In [None]:
import numpy as np
import sklearn.datasets as datasets
from sklearn.model_selection import train_test_split as split
import matplotlib.pyplot as plt

# 1. Multi-Armed Bandit Problems
We study the classical multi-armed bandit problem specified by a set of real-valued
distributions $ (\nu_a)_{a \in \mathcal{A}}$ with means $(\mu_a)_{a \in \mathcal{A}} \in \mathbb{R}^\mathcal{A}$, where $\mathcal{A}$ is a finite set of arms.
## 1.1 Bandit Arms

In [None]:
# A generic bandit arm class has one
# method to sample a reward from a probability distribution

class Arm:
    def __init__(self, mean: float):
        self.mean = mean
        pass
    def sample(self):
        raise NotImplementedError

# For example, a Bernoulli bandit arm looks like this
class BernoulliArm(Arm):
    def __init__(self, p:float):
        # create a Bernoulli arm with mean p
        super().__init__(mean=p)

    def sample(self):
        # generate a reward from a Bernoulli arm
        return np.random.random() < self.mean

class ExponentialArm(Arm):
    def __init__(self, beta:float):
        super().__init__(mean=beta)

    def sample(self):
        return np.random.exponential(scale=self.mean)

## 1.2 Exercise 1: Implement a bandit arm class with Gaussian distribution.

In [None]:
class GaussianArm(Arm):
    def __init__(self, mean: float, var: float):
        super().__init__(mean=mean)
        self.var = var

    def sample(self):
        # TODO: Exercise 1
        raise NotImplementedError("Exercise 1")

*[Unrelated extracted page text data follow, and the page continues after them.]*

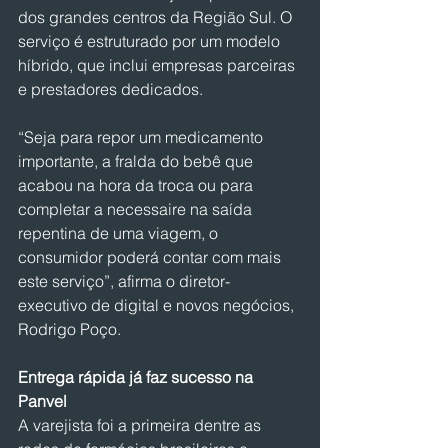
dos grandes centros da Região Sul. O 
serviço é estruturado por um modelo 
híbrido, que inclui empresas parceiras 
e prestadores dedicados.
“Seja para repor um medicamento 
importante, a fralda do bebê que 
acabou na hora da troca ou para 
completar a necessaire na saída 
repentina de uma viagem, o 
consumidor poderá contar com mais 
este serviço”, afirma o diretor-
executivo de digital e novos negócios, 
Rodrigo Poço.
Entrega rápida já faz sucesso na 
Panvel
A varejista foi a primeira dentre as 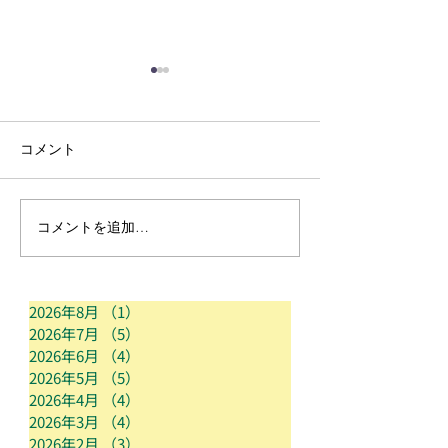
コメント
保育の様子❣️
保育の様子🌟
コメントを追加…
2026年8月
（1）
1件の記事
2026年7月
（5）
5件の記事
2026年6月
（4）
4件の記事
2026年5月
（5）
5件の記事
2026年4月
（4）
4件の記事
2026年3月
（4）
4件の記事
2026年2月
（3）
3件の記事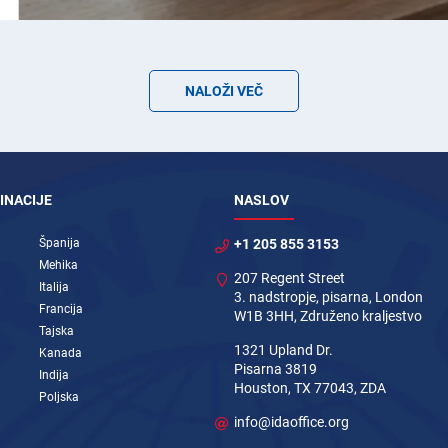
NALOŽI VEČ
INACIJE
NASLOV
Španija
+1 205 855 3153
Mehika
207 Regent Street
Italija
3. nadstropje, pisarna, London
Francija
W1B 3HH, Združeno kraljestvo
Tajska
1321 Upland Dr.
Kanada
Pisarna 3819
Indija
Houston, TX 77043, ZDA
Poljska
info@idaoffice.org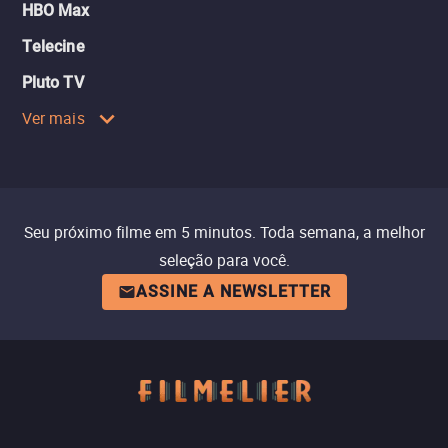
HBO Max
Telecine
Pluto TV
Ver mais
Seu próximo filme em 5 minutos. Toda semana, a melhor
seleção para você.
ASSINE A NEWSLETTER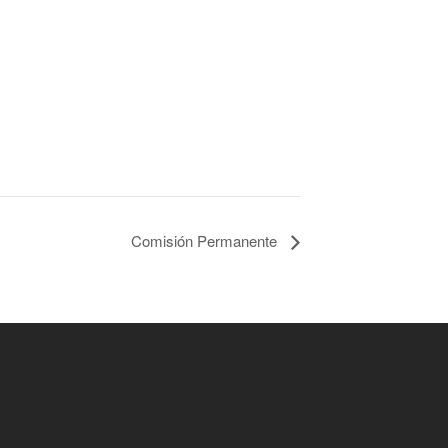
Comisión Permanente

## 1.3 A Multi-Armed Bandit (MAB).

In [None]:
# We now write a generic MAB problem.
# When pulling arm K of a bandit problem, a learning agent gets an instantinuous
# reward and a regret value that is the difference between this reward and the best
# mean over all arms.

class MAB:
    def __init__(self, arms: list[Arm]):
        self.arms = arms
        # We compute the max over arms means for regret computations
        self.best_arm_mean = max([arm.mean for arm in self.arms])

    def sample(self, arm_number: int):
        reward = self.arms[arm_number].sample()
        regret = self.best_arm_mean - reward
        return reward, regret

# A bandit problem with two exponential arms and one Bernoulli arm
test_mab = MAB([ExponentialArm(beta=0.3), ExponentialArm(beta=0.1), BernoulliArm(p=0.7)])
reward, regret = test_mab.sample(arm_number=0)

## 1.4 Exercise 2: Implement a simple MAB class where all the arms are Bernoulli distributed. Instantiate this class by passing a list of means.

In [None]:
class MABBernoulli(MAB):
    def __init__(self, list_means: list[float]):
        # TODO: Exercise 2
        raise NotImplementedError("Exercise 2")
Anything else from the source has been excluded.